Power generators in some CE countries, like Slovakia's Slovenske Elektrarne, a.s. ('BBB-' (BBB minus)/Positive), are also indirectly impacted by retail price regulations as lower tariffs for household customers charged by power suppliers are partially reflected in the determination of the electricity price paid in bilateral contracts between generators and suppliers. As a result, the increasing cost of generation due to higher coal and gas prices and/or tighter power supply/demand balances may not fully pass through to the suppliers under the bilateral contract. This reduces the generators' FFO at a time when considerable investment needs to replace and/or to modernise ageing generation capacity are appearing throughout the region.

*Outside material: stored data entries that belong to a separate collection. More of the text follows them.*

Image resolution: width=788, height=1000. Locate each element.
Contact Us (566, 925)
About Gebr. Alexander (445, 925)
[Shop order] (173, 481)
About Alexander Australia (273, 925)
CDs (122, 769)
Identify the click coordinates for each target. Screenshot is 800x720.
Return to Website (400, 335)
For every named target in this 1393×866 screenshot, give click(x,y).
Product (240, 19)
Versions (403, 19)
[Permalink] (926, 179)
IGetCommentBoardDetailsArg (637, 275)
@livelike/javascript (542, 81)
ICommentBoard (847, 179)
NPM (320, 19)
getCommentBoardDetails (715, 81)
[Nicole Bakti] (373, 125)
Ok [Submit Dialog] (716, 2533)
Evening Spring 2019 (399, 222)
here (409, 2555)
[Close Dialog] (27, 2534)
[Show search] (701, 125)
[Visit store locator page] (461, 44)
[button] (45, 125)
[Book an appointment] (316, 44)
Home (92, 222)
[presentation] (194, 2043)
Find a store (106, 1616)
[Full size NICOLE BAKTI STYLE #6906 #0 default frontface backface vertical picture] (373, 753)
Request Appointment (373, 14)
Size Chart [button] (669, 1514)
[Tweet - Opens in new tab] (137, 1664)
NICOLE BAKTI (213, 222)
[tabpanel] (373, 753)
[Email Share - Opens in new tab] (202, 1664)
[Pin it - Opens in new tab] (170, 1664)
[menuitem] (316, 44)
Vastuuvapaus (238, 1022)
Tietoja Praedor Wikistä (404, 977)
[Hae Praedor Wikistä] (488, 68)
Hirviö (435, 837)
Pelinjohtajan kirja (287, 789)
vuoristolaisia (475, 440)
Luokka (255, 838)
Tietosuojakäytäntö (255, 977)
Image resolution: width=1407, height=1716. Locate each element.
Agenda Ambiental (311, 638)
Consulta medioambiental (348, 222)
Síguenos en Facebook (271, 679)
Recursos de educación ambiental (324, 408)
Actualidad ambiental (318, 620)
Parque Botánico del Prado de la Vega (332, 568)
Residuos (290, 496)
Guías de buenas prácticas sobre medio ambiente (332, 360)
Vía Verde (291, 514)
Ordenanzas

The regulatory environment, and hence impact of changes, varies considerably among CE countries. For example, the Czech Republic has one of the most transparent regulatory systems, which is reflected in the rating for the country's dominant utility CEZ, a.s. ('A-' (A minus)/Stable). The regulatory regime in Slovakia, which improved substantially between 2000 and 2005, has recently seen increased political pressure since the 2006 elections - the Slovak government has become more influential in setting gas and electricity prices for social protection reasons by changing the law and increasing its influence on the Slovak regulatory office. Under the regulatory system in Romania, some gas suppliers have reported losses as gas tariffs for retail customers fail to fully reflect costs. In Bulgaria, retail electricity prices approved by the regulator do not fully cover the cost of power suppliers. In Poland, the regulatory office is considering full liberalisation of electricity prices for households from 2009 so that prices will be set on a cost-plus basis. This would improve the financial position of power suppliers, distributors and generators ahead of the anticipated spike in capital expenditure over the next five years.

Retail customers in CE have seen utility prices soar in the past several years as tariffs started to increase to reflect increasing costs, following a period of artificially low electricity and gas retail prices in the 1990s. Tariffs for consumers have also been raised to remove cross-subsidies from other segments, especially the corporate and industrial clients segment. A spike in wholesale electricity prices as well as crude oil and natural gas prices since 2005 has made this process even harder for households. Fitch notes that record crude oil prices in June and July this year will only be reflected in higher prices of gas imported from Russia in Q408 and Q109, due to a time lag embedded in the price-setting formula in supply contracts with OAO Gazprom (rated 'BBB'/Stable).